There is no way to determine this number with any degree of certainty.
But what if you really needed to provide an argument around the inability to predict this? My current, best argument around this is that we, as humans, we are really bad at predicting the future.
- Just because you are having a certain degree of automation success now, does not mean that the rate of success will continue at all let alone along the same trajectory.
- Is the competency of the developers going to change? For better? For worse?
- Is the competency of the testers going to change? For better? For worse?
- Will the market fundamentally change?
- Will the types of stories that come into the development groups remains such that there is a high degree of [perceived] value from automation?
All of these are completely out of control of, well, everyone. Yes, even the ones about the competency of staff. Sure, you can change the way you hire and the way you train, but you can’t change the fact they are people and people are messy.

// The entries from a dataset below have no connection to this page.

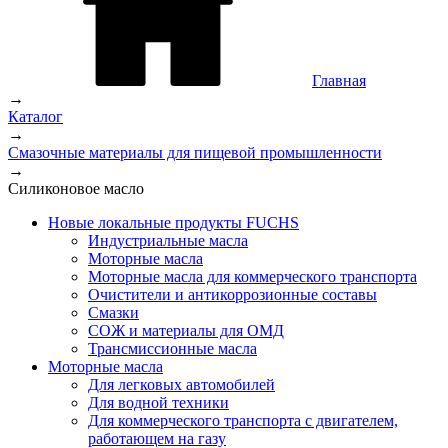
Главная
→
Каталог
→
Смазочные материалы для пищевой промышленности
→
Силиконовое масло
Новые локальные продукты FUCHS
Индустриальные масла
Моторные масла
Моторные масла для коммерческого транспорта
Очистители и антикоррозионные составы
Смазки
СОЖ и материалы для ОМД
Трансмиссионные масла
Моторные масла
Для легковых автомобилей
Для водной техники
Для коммерческого транспорта с двигателем,
работающем на газу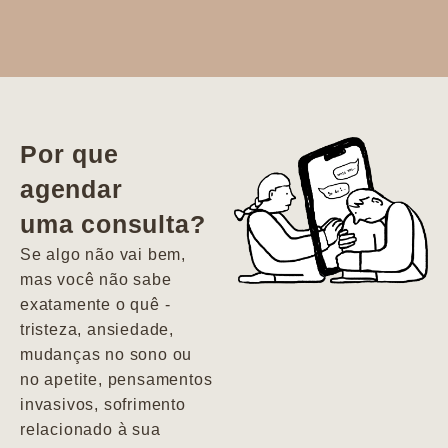
Dr. Aline
literalmente
salvou a minha
vida. Ela me
Por que
encontrou num
agendar
estado misto de
uma consulta?
depressão e
agitação com
Se algo não vai bem,
pensamentos
mas você não sabe
suicidas. Hoje
exatamente o quê -
vivo minha vida
tristeza, ansiedade,
com força, vontade
mudanças no sono ou
e alegria. Uma
no apetite, pensamentos
psiquiatra que se
invasivos, sofrimento
importa de
relacionado à sua
verdade com seus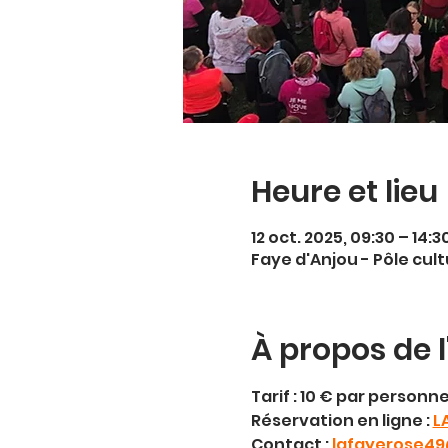
Heure et lieu
12 oct. 2025, 09:30 – 14:3
Faye d'Anjou - Pôle cul
À propos de 
Tarif : 10 € par personne
Réservation en ligne : 
L
Contact : 
lafayerose4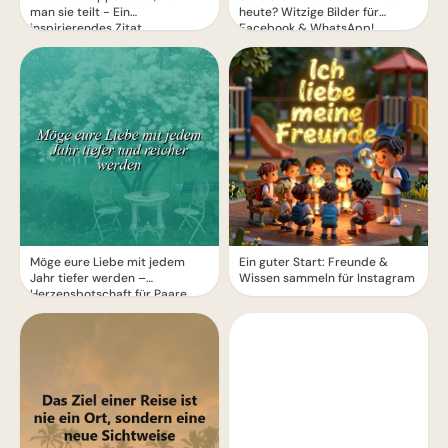
man sie teilt - Ein
heute? Witzige Bilder für
inspirierendes Zitat
Facebook & WhatsApp!
Möge eure Liebe mit jedem
Ein guter Start: Freunde &
Jahr tiefer werden –
Wissen sammeln für Instagram
Herzensbotschaft für Paare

There are however things that we can at least fool ourselves into thinking we have some degree of control over. Though not accuracy…
- This particular client is migrating two older application stacks to a new one, so the source of some of the regression risk (the older stacks) will be removed from the equation (replaces, of course, with a new set of risks but the plan is they will be less).
- With [better] exploratory testing will regressions be caught during ‘feature’ testing?
- If the developers adopt a TDD approach to code generation rather than ad-hoc post-coding security blanket unit testing, will that decrease regressions?
- Will the internal focus on a single browser allow for more focused testing (with breadth covered though a testing partner)?
- Will proper management of environments lead to less false positives, less re-testing and/or idle testers?
Because we cannot predict the output of any let alone all of these things, which are all inputs into the equation that pops out a date for that magic point where we could be a half-step away from Continuous Deployment (no humans) then ‘tomorrow’, ‘July 23’, ‘Q3 2013’ are all correct. And all wrong.
But if we think of each of these are part of the overall system that results in regression duration that is deemed unacceptable and/or too long then we can address them each individually there is likely to be improvement in the overall system. To what degree and by which contributing measures is however anyone guess. And only a guess.